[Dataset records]
————————

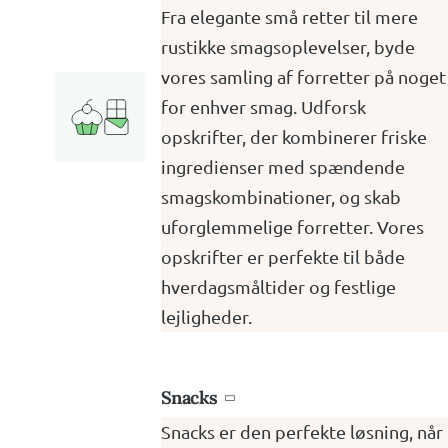
Fra elegante små retter til mere
rustikke smagsoplevelser, byde
vores samling af forretter på noget
for enhver smag. Udforsk
opskrifter, der kombinerer friske
ingredienser med spændende
smagskombinationer, og skab
uforglemmelige forretter. Vores
opskrifter er perfekte til både
hverdagsmåltider og festlige
lejligheder.
Snacks

Snacks er den perfekte løsning, når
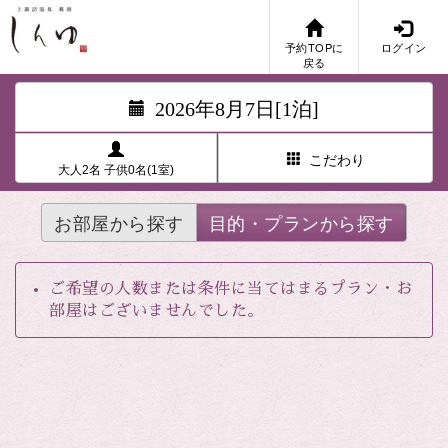
予約TOPに
ログイン
戻る
2026年8月7日[1泊]
こだわり
大人2名 子供0名(1室)
お部屋から探す
目的・プランから探す
ご希望の人数または条件に当てはまるプラン・お
部屋はございませんでした。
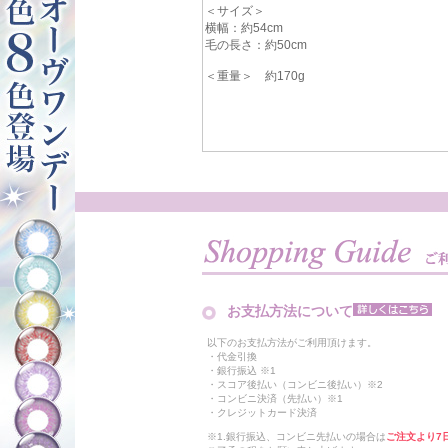
＜サイズ＞
横幅：約54cm
毛の長さ：約50cm
＜重量＞ 約170g
お支払方法について
以下のお支払方法がご利用頂けます。
・代金引換
・銀行振込 ※1
・スコア後払い（コンビニ後払い）※2
・コンビニ決済（先払い）※1
・クレジットカード決済
※1.銀行振込、コンビニ先払いの場合は
ご注文より7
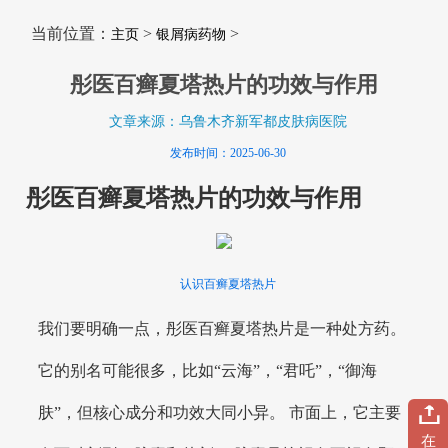
当前位置：
>
>
主页
银屑病药物
彤医百癣夏塔热片的功效与作用
文章来源：乌鲁木齐新军都皮肤病医院
发布时间：2025-06-30
彤医百癣夏塔热片的功效与作用
认识百癣夏塔热片
我们要明确一点，彤医百癣夏塔热片是一种处方药。
它的别名可能很多，比如“云海”，“君吒”，“御海
肤”，但核心成分和功效大同小异。 市面上，它主要
在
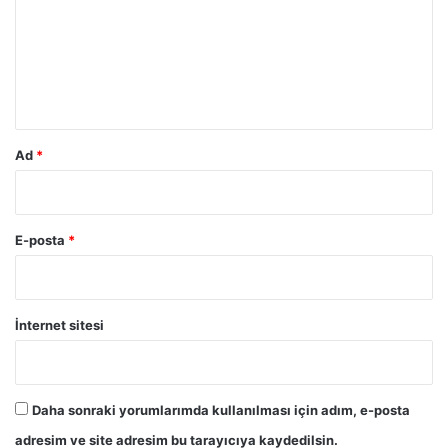
u
m
*
Ad
*
E-posta
*
İnternet sitesi
Daha sonraki yorumlarımda kullanılması için adım, e-posta
adresim ve site adresim bu tarayıcıya kaydedilsin.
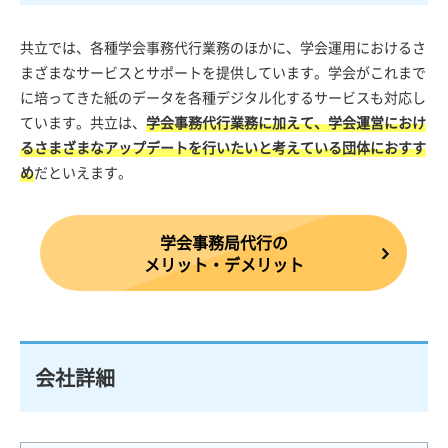
共立では、各種学会事務代行業務のほかに、学会運用におけるさ
まざまなサービスとサポートを提供しています。学会がこれまで
に培ってきた紙のデータを各種デジタル化するサービスも対応し
ています。共立は、
学会事務代行業務に加えて、学会運営におけ
るさまざまなアップデートを行いたいと考えている団体におすす
め
だといえます。
学会事務局代行の
メリット・デメリット
会社詳細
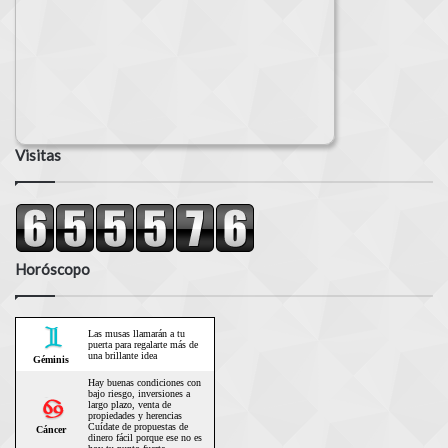
Visitas
Horóscopo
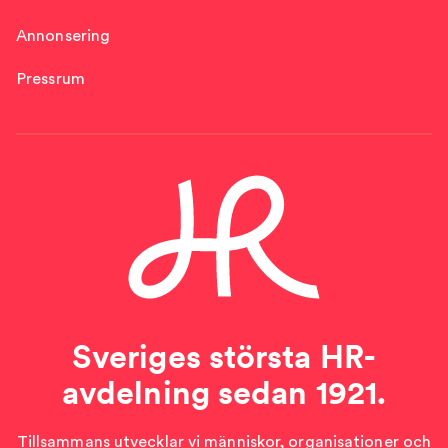
Annonsering
Pressrum
Sveriges största HR-
avdelning sedan 1921.
Tillsammans utvecklar vi människor, organisationer och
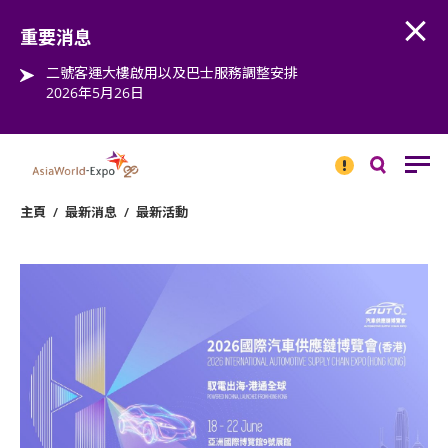
Open
Step into the world of EXPOtainment
重要消息
二號客運大樓啟用以及巴士服務調整安排
2026年5月26日
重要
消息
搜
尋
主頁
/
最新消息
/
最新活動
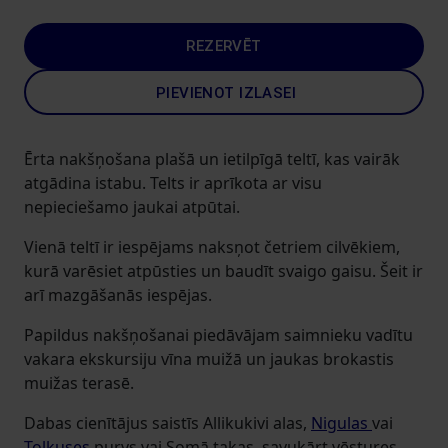
REZERVĒT
PIEVIENOT IZLASEI
Ērta nakšņošana plašā un ietilpīgā teltī, kas vairāk
atgādina istabu. Telts ir aprīkota ar visu
nepieciešamo jaukai atpūtai.
Vienā teltī ir iespējams naksņot četriem cilvēkiem,
kurā varēsiet atpūsties un baudīt svaigo gaisu. Šeit ir
arī mazgāšanās iespējas.
Papildus nakšņošanai piedāvājam saimnieku vadītu
vakara ekskursiju vīna muižā un jaukas brokastis
muižas terasē.
Dabas cienītājus saistīs Allikukivi alas,
Nigulas
vai
Tolkuses
purvs vai Somā takas, savukārt vēstures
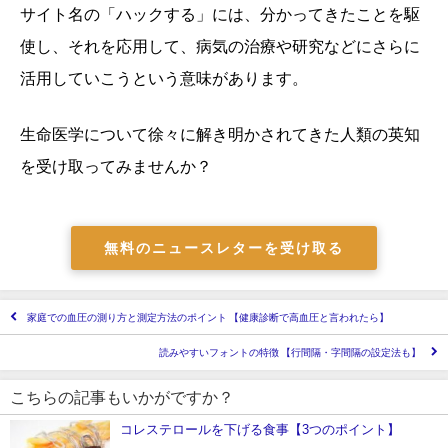
サイト名の「ハックする」には、分かってきたことを駆
使し、それを応用して、病気の治療や研究などにさらに
活用していこうという意味があります。
生命医学について徐々に解き明かされてきた人類の英知
を受け取ってみませんか？
無料のニュースレターを受け取る
家庭での血圧の測り方と測定方法のポイント 【健康診断で高血圧と言われたら】
読みやすいフォントの特徴 【行間隔・字間隔の設定法も】
こちらの記事もいかがですか？
コレステロールを下げる食事【3つのポイント】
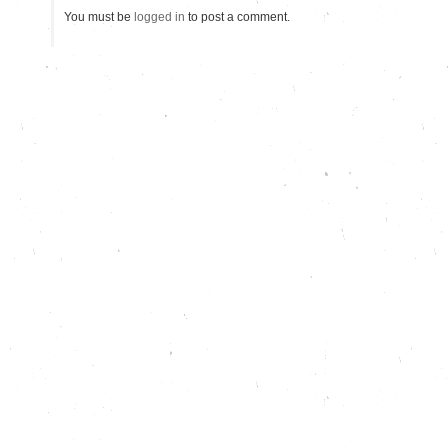
You must be
logged in
to post a comment.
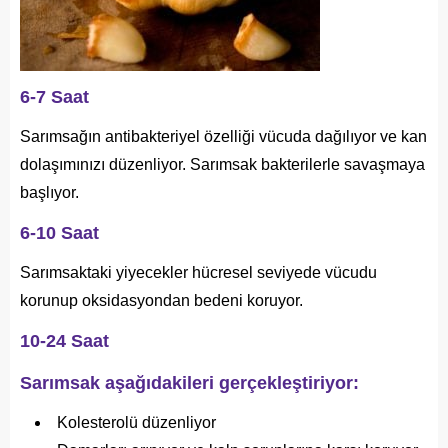
6-7 Saat
Sarımsağın antibakteriyel özelliği vücuda dağılıyor ve kan
dolaşımınızı düzenliyor. Sarımsak bakterilerle savaşmaya
başlıyor.
6-10 Saat
Sarımsaktaki yiyecekler hücresel seviyede vücudu
korunup oksidasyondan bedeni koruyor.
10-24 Saat
Sarımsak aşağıdakileri gerçekleştiriyor:
Kolesterolü düzenliyor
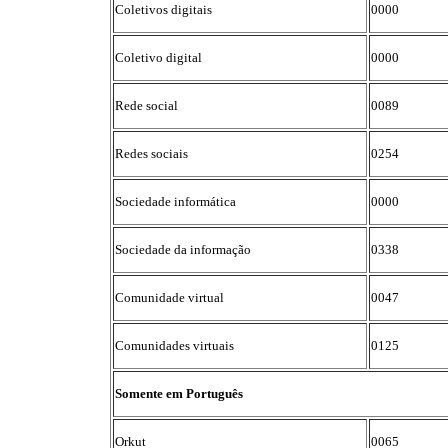
Coletivos digitais
0000
Coletivo digital
0000
Rede social
0089
Redes sociais
0254
Sociedade informática
0000
Sociedade da informação
0338
Comunidade virtual
0047
Comunidades virtuais
0125
Somente em Português
Orkut
0065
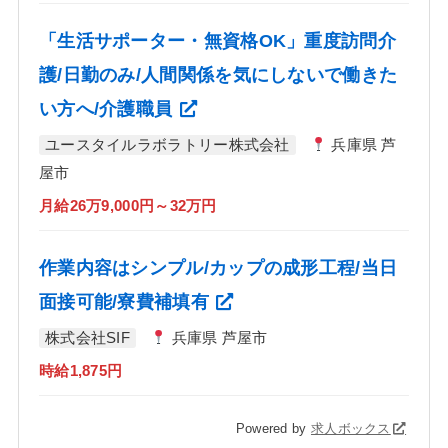
「生活サポーター・無資格OK」重度訪問介
護/日勤のみ/人間関係を気にしないで働きた
い方へ/介護職員
ユースタイルラボラトリー株式会社
兵庫県 芦
屋市
月給26万9,000円～32万円
作業内容はシンプル/カップの成形工程/当日
面接可能/寮費補填有
株式会社SIF
兵庫県 芦屋市
時給1,875円
Powered by
求人ボックス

————————

Exercise brief:
Set the records down again exactly, and omit any picture in them.

Task output:
Fra elegante små retter til mere
rustikke smagsoplevelser, byde
vores samling af forretter på noget
for enhver smag. Udforsk
opskrifter, der kombinerer friske
ingredienser med spændende
smagskombinationer, og skab
uforglemmelige forretter. Vores
opskrifter er perfekte til både
hverdagsmåltider og festlige
lejligheder.
Snacks

Snacks er den perfekte løsning, når
予約TOPに
ログイン
戻る
2026年8月7日[1泊]
こだわり
大人2名 子供0名(1室)
お部屋から探す
目的・プランから探す
ご希望の人数または条件に当てはまるプラン・お
部屋はございませんでした。
＜サイズ＞
横幅：約54cm
毛の長さ：約50cm
＜重量＞ 約170g
お支払方法について
以下のお支払方法がご利用頂けます。
・代金引換
・銀行振込 ※1
・スコア後払い（コンビニ後払い）※2
・コンビニ決済（先払い）※1
・クレジットカード決済
※1.銀行振込、コンビニ先払いの場合は
ご注文より7
当前位置：
>
>
主页
银屑病药物
彤医百癣夏塔热片的功效与作用
文章来源：乌鲁木齐新军都皮肤病医院
发布时间：2025-06-30
彤医百癣夏塔热片的功效与作用
认识百癣夏塔热片
我们要明确一点，彤医百癣夏塔热片是一种处方药。
它的别名可能很多，比如“云海”，“君吒”，“御海
肤”，但核心成分和功效大同小异。 市面上，它主要
在
u
m
*
Ad
*
E-posta
*
İnternet sitesi
Daha sonraki yorumlarımda kullanılması için adım, e-posta
adresim ve site adresim bu tarayıcıya kaydedilsin.
共立では、各種学会事務代行業務のほかに、学会運用におけるさ
まざまなサービスとサポートを提供しています。学会がこれまで
に培ってきた紙のデータを各種デジタル化するサービスも対応し
ています。共立は、
学会事務代行業務に加えて、学会運営におけ
るさまざまなアップデートを行いたいと考えている団体におすす
め
だといえます。
学会事務局代行の
メリット・デメリット
会社詳細
Visitas
Horóscopo
Annonsering
Pressrum
Sveriges största HR-
avdelning sedan 1921.
Tillsammans utvecklar vi människor, organisationer och
Open
Step into the world of EXPOtainment
重要消息
二號客運大樓啟用以及巴士服務調整安排
2026年5月26日
重要
消息
搜
尋
主頁
/
最新消息
/
最新活動
REZERVĒT
PIEVIENOT IZLASEI
Ērta nakšņošana plašā un ietilpīgā teltī, kas vairāk
atgādina istabu. Telts ir aprīkota ar visu
nepieciešamo jaukai atpūtai.
Vienā teltī ir iespējams naksņot četriem cilvēkiem,
kurā varēsiet atpūsties un baudīt svaigo gaisu. Šeit ir
arī mazgāšanās iespējas.
Papildus nakšņošanai piedāvājam saimnieku vadītu
vakara ekskursiju vīna muižā un jaukas brokastis
muižas terasē.
Dabas cienītājus saistīs Allikukivi alas,
Nigulas
vai
Tolkuses
purvs vai Somā takas, savukārt vēstures
サイト名の「ハックする」には、分かってきたことを駆
使し、それを応用して、病気の治療や研究などにさらに
活用していこうという意味があります。
生命医学について徐々に解き明かされてきた人類の英知
を受け取ってみませんか？
無料のニュースレターを受け取る
家庭での血圧の測り方と測定方法のポイント 【健康診断で高血圧と言われたら】
読みやすいフォントの特徴 【行間隔・字間隔の設定法も】
こちらの記事もいかがですか？
コレステロールを下げる食事【3つのポイント】
You must be
logged in
to post a comment.
6-7 Saat
Sarımsağın antibakteriyel özelliği vücuda dağılıyor ve kan
dolaşımınızı düzenliyor. Sarımsak bakterilerle savaşmaya
başlıyor.
6-10 Saat
Sarımsaktaki yiyecekler hücresel seviyede vücudu
korunup oksidasyondan bedeni koruyor.
10-24 Saat
Sarımsak aşağıdakileri gerçekleştiriyor:
Kolesterolü düzenliyor
Coletivos digitais
0000
Coletivo digital
0000
Rede social
0089
Redes sociais
0254
Sociedade informática
0000
Sociedade da informação
0338
Comunidade virtual
0047
Comunidades virtuais
0125
Somente em Português
Orkut
0065
「生活サポーター・無資格OK」重度訪問介
護/日勤のみ/人間関係を気にしないで働きた
い方へ/介護職員
ユースタイルラボラトリー株式会社
兵庫県 芦
屋市
月給26万9,000円～32万円
作業内容はシンプル/カップの成形工程/当日
面接可能/寮費補填有
株式会社SIF
兵庫県 芦屋市
時給1,875円
Powered by
求人ボックス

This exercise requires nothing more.